Maybe they think the talent gap between Mike Williams and say, Western Michigan's Corey Davis or Washington's John Ross or USC's Juju Smith-Schuster isn't all that big and they can take one of them at 14 or 15.

Or maybe they think they can get their Julio Jones in free agency.

We'll see.

But they'd better get him somewhere. Eagles wide receivers had a total of eight touchdown catches and had only seven catches of 30-plus yards this season.
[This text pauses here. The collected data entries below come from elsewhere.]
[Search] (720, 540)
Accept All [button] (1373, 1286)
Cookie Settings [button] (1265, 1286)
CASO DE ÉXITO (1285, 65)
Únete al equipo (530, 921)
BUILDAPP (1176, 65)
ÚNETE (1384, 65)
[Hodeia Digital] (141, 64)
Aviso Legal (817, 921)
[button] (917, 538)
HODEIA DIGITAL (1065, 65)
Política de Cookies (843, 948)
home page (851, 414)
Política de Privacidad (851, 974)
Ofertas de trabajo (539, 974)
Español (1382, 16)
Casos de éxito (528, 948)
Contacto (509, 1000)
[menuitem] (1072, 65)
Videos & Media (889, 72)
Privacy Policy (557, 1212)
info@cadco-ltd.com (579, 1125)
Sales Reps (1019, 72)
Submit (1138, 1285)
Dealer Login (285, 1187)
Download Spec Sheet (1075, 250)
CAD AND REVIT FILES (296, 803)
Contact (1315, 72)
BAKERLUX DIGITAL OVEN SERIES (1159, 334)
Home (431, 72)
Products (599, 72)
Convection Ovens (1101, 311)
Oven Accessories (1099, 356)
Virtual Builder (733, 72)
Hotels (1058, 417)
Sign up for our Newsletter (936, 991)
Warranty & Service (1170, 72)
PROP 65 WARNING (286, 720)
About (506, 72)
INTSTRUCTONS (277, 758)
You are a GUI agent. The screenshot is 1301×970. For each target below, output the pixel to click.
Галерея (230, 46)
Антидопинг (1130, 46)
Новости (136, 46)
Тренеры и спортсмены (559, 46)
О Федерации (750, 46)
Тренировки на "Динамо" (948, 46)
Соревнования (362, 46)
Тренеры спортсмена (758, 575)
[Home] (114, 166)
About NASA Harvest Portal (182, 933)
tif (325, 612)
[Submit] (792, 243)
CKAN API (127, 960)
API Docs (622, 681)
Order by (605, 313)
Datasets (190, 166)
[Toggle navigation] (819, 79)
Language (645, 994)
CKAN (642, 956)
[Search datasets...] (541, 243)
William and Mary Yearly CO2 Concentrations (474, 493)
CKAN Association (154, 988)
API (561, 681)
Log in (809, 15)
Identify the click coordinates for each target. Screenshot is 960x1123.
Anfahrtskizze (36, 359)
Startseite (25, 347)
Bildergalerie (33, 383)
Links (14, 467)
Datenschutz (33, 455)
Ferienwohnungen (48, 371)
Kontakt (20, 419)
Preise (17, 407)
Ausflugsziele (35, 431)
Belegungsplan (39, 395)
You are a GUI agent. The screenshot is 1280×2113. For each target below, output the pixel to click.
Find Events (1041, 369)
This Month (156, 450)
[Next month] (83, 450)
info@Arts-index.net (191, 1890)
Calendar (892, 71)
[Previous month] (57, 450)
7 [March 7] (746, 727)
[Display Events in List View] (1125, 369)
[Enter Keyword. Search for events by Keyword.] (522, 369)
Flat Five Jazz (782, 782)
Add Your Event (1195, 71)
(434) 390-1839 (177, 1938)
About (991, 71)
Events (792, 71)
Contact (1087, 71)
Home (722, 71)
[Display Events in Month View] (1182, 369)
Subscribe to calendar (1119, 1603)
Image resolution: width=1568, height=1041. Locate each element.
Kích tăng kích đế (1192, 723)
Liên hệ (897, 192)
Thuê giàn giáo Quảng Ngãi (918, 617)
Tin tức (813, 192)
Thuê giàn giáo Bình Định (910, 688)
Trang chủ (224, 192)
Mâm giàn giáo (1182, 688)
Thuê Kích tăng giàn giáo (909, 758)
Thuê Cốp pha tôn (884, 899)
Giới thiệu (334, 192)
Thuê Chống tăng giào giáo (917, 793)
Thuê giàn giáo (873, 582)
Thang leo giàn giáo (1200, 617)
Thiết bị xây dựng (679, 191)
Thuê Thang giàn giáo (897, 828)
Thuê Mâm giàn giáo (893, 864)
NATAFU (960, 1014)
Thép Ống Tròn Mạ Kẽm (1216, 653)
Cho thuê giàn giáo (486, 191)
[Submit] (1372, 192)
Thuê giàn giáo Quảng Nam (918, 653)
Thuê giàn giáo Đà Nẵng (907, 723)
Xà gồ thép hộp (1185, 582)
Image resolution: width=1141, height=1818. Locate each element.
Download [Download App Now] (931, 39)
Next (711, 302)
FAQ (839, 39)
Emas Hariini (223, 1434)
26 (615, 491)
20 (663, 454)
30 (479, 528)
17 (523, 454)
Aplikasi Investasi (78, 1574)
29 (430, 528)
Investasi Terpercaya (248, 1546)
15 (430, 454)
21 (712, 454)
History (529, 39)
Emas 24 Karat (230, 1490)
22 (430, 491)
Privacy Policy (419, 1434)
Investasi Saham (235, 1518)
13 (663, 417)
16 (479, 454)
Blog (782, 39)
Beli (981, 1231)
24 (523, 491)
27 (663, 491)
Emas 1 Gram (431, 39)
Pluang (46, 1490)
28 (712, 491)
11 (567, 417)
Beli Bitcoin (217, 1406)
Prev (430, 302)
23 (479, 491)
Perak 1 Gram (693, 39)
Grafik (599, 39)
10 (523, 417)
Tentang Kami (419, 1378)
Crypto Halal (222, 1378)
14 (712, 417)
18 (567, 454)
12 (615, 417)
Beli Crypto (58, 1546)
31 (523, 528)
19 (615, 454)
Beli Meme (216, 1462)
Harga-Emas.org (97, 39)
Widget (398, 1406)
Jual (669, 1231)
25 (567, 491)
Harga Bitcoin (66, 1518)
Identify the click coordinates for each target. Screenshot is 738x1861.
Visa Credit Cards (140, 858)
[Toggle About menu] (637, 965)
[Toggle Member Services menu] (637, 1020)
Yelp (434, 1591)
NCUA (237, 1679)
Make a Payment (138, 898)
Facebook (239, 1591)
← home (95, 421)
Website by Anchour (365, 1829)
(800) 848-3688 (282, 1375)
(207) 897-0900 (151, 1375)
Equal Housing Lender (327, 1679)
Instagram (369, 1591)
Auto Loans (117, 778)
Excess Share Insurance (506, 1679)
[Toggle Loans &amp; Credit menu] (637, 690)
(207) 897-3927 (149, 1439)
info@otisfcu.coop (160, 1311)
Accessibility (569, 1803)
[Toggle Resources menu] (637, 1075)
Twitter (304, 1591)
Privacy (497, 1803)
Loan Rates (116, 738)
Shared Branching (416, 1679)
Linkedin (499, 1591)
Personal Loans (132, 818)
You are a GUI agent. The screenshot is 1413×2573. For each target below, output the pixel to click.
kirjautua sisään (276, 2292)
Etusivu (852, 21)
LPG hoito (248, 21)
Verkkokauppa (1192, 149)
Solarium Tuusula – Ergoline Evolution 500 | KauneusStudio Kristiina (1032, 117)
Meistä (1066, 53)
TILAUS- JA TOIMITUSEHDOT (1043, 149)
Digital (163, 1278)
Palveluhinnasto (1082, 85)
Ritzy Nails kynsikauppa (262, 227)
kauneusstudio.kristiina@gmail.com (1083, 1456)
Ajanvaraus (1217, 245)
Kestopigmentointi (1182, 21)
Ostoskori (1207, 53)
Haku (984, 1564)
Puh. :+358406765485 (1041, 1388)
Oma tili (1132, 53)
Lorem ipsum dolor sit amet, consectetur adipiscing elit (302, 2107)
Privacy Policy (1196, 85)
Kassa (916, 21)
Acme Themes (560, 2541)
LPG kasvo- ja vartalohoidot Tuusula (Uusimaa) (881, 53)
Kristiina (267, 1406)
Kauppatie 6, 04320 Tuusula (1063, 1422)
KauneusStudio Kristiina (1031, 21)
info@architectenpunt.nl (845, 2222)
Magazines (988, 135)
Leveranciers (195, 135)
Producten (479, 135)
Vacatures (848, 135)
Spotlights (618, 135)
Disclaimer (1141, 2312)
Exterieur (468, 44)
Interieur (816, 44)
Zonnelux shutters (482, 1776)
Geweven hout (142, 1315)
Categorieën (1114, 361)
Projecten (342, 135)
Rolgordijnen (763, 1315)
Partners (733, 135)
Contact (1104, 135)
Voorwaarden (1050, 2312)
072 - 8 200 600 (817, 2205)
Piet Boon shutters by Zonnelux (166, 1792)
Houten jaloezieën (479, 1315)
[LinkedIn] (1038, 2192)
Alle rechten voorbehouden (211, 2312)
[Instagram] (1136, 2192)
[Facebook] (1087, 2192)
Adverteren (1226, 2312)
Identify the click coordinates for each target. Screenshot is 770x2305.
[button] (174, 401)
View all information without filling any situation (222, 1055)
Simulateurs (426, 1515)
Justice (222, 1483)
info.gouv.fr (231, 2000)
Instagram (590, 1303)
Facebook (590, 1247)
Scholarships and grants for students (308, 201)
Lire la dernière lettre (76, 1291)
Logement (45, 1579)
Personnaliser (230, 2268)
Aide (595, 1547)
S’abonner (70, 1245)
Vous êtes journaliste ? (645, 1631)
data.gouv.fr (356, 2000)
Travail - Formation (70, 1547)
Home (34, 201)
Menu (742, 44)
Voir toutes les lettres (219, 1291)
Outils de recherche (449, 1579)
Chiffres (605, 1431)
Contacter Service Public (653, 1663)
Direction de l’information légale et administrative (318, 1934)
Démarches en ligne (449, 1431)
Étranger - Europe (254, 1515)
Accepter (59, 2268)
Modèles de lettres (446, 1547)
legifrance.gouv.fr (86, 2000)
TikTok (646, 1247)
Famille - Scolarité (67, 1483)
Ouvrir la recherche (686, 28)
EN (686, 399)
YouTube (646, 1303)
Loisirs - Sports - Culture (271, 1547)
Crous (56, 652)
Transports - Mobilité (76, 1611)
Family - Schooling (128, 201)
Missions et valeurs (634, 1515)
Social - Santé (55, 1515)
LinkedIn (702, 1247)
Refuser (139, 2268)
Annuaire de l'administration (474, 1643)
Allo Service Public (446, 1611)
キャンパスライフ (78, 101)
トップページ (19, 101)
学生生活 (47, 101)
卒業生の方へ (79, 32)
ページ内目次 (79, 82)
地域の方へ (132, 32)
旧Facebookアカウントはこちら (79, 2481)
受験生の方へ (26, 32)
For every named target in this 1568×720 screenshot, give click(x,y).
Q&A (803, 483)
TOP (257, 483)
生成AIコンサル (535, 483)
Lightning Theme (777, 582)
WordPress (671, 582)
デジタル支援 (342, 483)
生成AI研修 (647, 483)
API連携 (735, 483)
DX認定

Matt Ryan averaged a touchdown pass every 14.5 attempts this season. Wentz averaged one every 41.5.

"We have a young (wide receiver) group," Roseman said four weeks ago. "We have a young room. They need to continue to grow, and it's one of the things, among others, that we need to look at."

When Dimitroff was hired as the Falcons' general manager in 2008, his first priority was to construct a high-scoring offense. That's why he drafted Ryan with the third overall pick in '08. That's why he traded up for Jones three years later.

"When I came here, I looked very, very closely at (former Colts, Bills and Panthers GM) Bill Polian," he said. "And I've talked to Bill about this - I always was amazed at the teams they put together and the (offensive) firepower they had.

"I had thought about having a prolific offense from the moment I got here, and we drafted Matt and started to put the tools around him. We always wanted to rise to this spot during those times, those earlier years. Now, we have a young defense that has fed off of the success of our offense."

That's a pretty good template to follow, Howie.